Hhistoire importe. Alors que nous débattons des statues et de l’esclavage et disputons le rôle de l’empire, nous nous sommes habitués à nous battre constamment avec le passé. Mais il y a une branche de l’histoire qui est, jusqu’à présent, restée au-dessus de la mêlée : l’histoire de notre passé très ancien, « l’aube » de l’humanité. Pour l’anthropologue David Graeber et l’archéologue David Wengrow, ce consensus pose problème. Comme ils le soutiennent dans ce livre iconoclaste et irrévérencieux, une grande partie de ce que nous pensons savoir de cette époque lointaine est en fait un mythe – en fait, c’est notre mythe d’origine, un équivalent moderne d’Adam et Eve et du jardin d’Eden. En son cœur se trouve l’histoire de la montée de la civilisation et, avec elle, la montée de l’État. Comme tous les mythes d’origine, ce récit a un pouvoir énorme, et sa portée et sa résilience nous empêchent de penser clairement à nos crises actuelles.

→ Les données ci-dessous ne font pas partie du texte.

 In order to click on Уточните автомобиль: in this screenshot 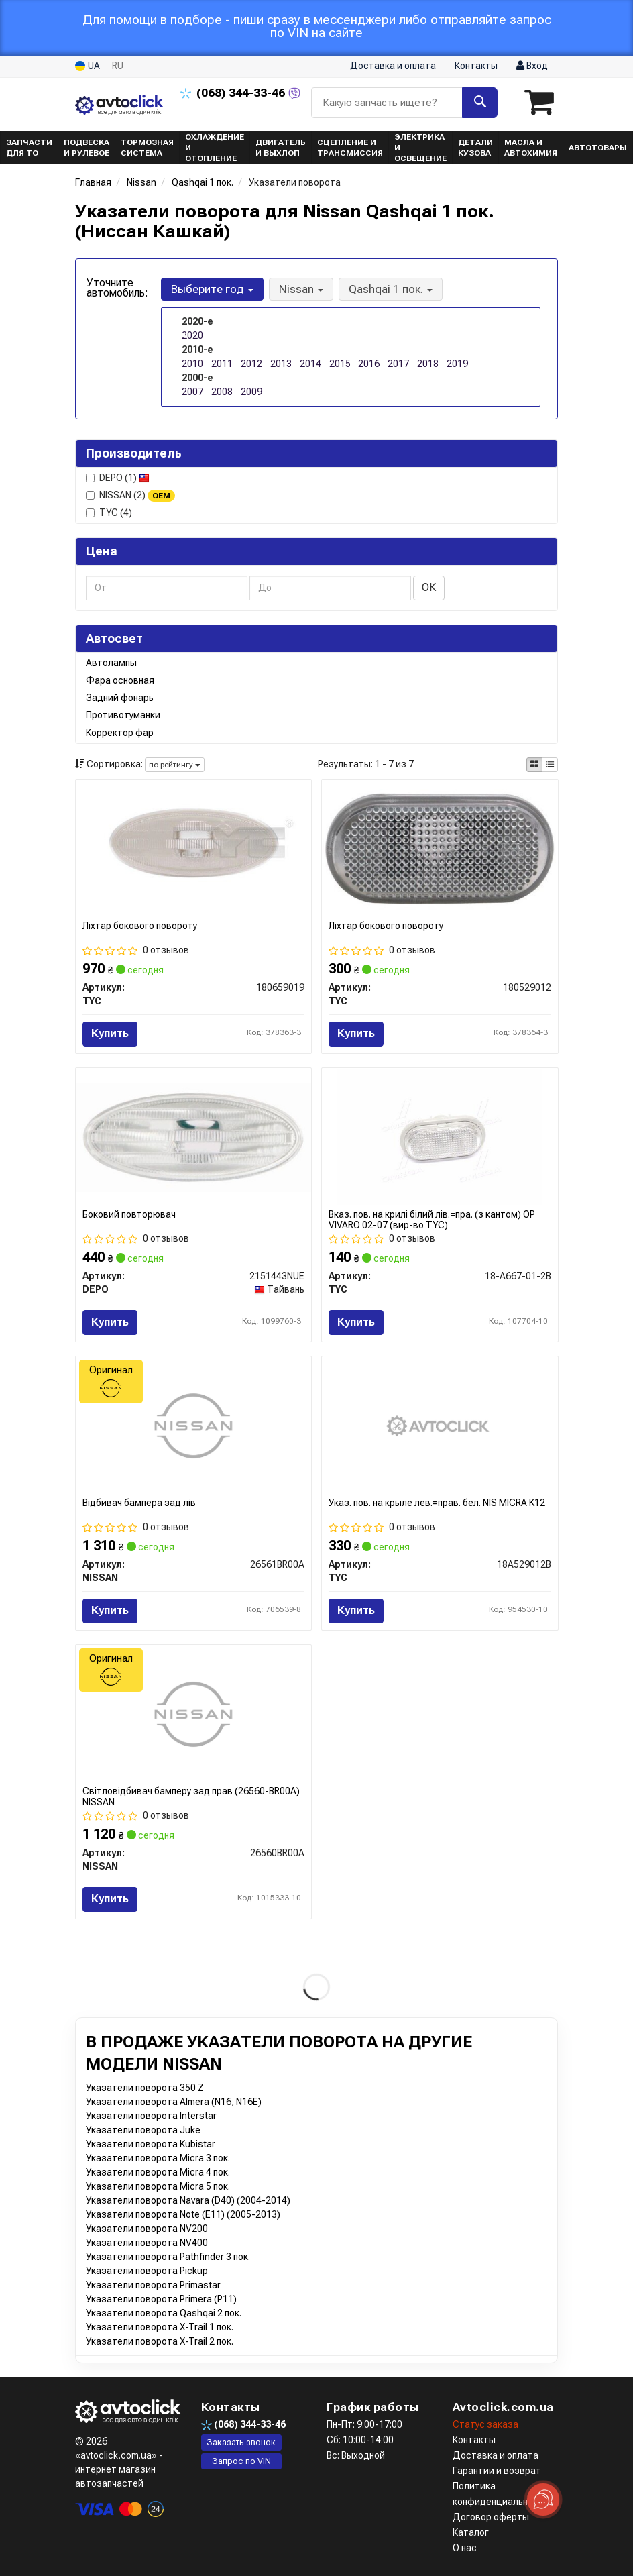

Ce mythe, affirment-ils, peut être trouvé sur les étagères de toutes les librairies de rue et d’aéroport, dans des super-vendeurs tels que Sapiens de Yuval Noah Harari, The World Until Yesterday de Jared Diamond et The Origins of Political Order de Francis Fukuyama. Tous ces livres partagent une hypothèse commune : à mesure que les sociétés deviennent plus grandes, plus complexes, plus riches et « civilisées », elles deviennent inévitablement moins égales. Les premiers humains, dit-on, vivaient comme les butineurs du Kalahari, en petites bandes mobiles qui étaient négligemment égalitaires et démocratiques. Mais cette idylle primitive ou enfer hobbesien (les avis divergent) a disparu avec la colonisation et l’agriculture, qui nécessitaient la gestion du travail et de la terre. L’émergence des premières villes, et finalement des États, a exigé des hiérarchies encore plus fortes, et avec elles l’ensemble de la civilisation – dirigeants, administrateurs, division du travail et classes sociales. La leçon est donc claire : l’égalité et la liberté humaines doivent être échangées contre le progrès.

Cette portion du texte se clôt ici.